A Father’s Story – Cystic Fibrosis
“My name is Todd and my daughter Katie has Cystic Fibrosis. Cystic Fibrosis, or CF, is the most common, fatal, genetic disease affecting Canadian children and young adults. CF affects the lungs and the digestive system. Forty years ago, most children with CF did not live long enough to attend kindergarten. Today, half of Canadians with CF are expected to live into their 40s and beyond.
While life span has improved for patients with CF, quality of life is still an issue. Daily treatments, medication, clinic visits and health challenges are always present. For us, when Katie is healthy, we do two treatment sessions a day with her. When she is sick (cold, flu, etc.), we do three or four treatment sessions with her. And, Katie must adhere to a daily regimen of medicine, pills and puffers to help keep her healthy.
This year our family was able to participate in an amazing trip, gifted to us by Make a Wish Canada. Make a Wish is an organization that grants wishes to those struggling with serious medical conditions. We started the process in the fall and found out in April that Katie’s wish of going to Disney World and staying at ‘Give Kids the World’ would come true. Once we found out we had just a couple of weeks to get ready and we were on our way!
The kids were wowed at every turn, from being picked up in a stretch limo to arrive at the airport in style, to having ice cream for breakfast! Katie chose to stay at ‘Give Kids the World’, which is an amazing, mostly volunteer organization that hosts children and their families dealing with serious illness.
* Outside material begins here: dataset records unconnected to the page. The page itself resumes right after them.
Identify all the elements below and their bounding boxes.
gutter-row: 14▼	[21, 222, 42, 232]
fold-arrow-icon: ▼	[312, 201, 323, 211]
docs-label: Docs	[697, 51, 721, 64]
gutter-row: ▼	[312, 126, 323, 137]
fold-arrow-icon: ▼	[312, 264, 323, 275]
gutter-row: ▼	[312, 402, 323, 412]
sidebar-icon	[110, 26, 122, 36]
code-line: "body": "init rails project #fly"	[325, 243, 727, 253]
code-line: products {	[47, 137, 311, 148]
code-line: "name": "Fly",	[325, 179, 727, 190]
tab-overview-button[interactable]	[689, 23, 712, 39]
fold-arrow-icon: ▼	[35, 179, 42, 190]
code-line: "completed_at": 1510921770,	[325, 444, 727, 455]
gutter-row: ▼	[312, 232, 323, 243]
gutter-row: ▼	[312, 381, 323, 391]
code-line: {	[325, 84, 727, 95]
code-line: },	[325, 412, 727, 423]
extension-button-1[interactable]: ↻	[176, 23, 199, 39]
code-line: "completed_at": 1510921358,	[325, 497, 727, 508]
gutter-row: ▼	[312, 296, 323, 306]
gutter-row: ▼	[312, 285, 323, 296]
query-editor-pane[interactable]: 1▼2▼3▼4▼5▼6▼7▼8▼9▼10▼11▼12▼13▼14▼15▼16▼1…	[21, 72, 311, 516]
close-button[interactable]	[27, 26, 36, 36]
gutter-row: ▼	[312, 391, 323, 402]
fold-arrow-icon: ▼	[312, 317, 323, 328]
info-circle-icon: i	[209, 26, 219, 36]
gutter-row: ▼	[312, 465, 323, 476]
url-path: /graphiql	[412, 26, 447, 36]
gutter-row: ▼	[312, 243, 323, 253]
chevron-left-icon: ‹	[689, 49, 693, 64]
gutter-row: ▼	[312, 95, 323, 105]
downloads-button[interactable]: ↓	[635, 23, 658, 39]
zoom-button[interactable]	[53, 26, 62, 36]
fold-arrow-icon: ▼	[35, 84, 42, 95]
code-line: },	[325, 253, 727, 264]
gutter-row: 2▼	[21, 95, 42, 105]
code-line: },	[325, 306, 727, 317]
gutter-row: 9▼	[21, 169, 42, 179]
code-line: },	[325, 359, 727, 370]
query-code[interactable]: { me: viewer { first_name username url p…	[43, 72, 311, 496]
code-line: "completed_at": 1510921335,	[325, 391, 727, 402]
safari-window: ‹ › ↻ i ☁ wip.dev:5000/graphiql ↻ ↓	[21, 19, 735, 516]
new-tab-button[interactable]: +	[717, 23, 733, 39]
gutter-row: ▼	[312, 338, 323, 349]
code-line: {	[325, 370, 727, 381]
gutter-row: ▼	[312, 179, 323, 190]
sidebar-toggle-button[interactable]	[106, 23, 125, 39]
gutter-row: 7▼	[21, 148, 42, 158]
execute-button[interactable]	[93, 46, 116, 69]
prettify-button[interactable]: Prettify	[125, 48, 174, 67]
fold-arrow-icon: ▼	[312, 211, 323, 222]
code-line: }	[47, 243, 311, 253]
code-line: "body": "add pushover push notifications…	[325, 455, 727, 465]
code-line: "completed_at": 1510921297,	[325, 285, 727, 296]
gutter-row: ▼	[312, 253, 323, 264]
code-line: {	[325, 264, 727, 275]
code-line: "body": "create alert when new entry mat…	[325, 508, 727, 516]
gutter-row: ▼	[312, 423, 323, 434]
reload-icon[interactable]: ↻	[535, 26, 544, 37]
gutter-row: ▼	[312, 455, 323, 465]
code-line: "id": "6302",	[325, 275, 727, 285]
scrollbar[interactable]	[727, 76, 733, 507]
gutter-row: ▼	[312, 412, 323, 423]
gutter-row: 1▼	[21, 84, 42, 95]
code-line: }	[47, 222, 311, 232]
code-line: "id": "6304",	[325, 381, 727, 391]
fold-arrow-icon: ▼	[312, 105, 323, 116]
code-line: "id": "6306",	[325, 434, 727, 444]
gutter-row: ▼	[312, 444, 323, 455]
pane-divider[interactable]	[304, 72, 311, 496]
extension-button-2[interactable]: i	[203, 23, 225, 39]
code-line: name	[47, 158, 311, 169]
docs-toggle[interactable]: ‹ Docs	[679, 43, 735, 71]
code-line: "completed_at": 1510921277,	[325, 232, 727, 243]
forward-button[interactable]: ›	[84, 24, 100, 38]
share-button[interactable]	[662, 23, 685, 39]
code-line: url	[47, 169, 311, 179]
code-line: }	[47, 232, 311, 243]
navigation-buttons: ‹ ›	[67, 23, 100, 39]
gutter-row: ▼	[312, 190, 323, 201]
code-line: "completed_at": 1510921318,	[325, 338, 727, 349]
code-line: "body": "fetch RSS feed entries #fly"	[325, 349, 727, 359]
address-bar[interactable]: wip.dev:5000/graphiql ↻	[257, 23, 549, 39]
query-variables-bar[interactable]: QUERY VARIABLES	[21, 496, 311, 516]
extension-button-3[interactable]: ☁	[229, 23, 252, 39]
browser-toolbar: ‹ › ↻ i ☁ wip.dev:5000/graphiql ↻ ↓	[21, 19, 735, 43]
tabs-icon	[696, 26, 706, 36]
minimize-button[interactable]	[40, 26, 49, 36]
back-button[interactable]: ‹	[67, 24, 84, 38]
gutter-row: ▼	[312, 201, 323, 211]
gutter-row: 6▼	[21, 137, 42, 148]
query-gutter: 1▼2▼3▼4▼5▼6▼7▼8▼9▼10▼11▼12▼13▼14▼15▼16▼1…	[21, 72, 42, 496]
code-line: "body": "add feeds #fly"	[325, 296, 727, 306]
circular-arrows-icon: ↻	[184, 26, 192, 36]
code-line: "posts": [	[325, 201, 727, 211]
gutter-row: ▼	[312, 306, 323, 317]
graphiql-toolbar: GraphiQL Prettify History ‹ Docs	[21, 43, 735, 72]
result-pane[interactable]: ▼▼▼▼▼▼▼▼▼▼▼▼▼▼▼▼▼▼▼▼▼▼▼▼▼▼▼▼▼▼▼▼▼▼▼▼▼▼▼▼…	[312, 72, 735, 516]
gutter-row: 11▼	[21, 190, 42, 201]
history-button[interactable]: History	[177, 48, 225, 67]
There are not enough words to describe how incredible all the volunteers were or how special they made our trip. As if this was not enough, we then got to experience the magic of the Disney parks, Universal Studios and Legoland. It is a trip that we will cherish forever and we made a million memories.
This trip was a once in a lifetime opportunity for us. We are so thankful for this wonderful chance to make memories and try to forget about CF for a few days. While we enjoyed Katie’s Wish Trip immensely, we would gladly trade it for a cure for CF!
Katie was born with CF and this is her normal way of living. But to others, Katie looks just like a normal, happy, healthy young girl. I am sharing our story partly to raise awareness of this disease that Katie and so many other young people struggle with, but also as a reminder that people aren’t always what they look like on the outside.
Each and every one of us has difficulties and challenges. Some of those difficulties are physical, and others are mental. We cannot always see those challenges. That is why it is important to reflect on the unseen challenges that we deal with daily and to always remember not to judge a book by its cover. Always be kind and caring to those around us, as we don’t always know the challenges that we keep to ourselves.”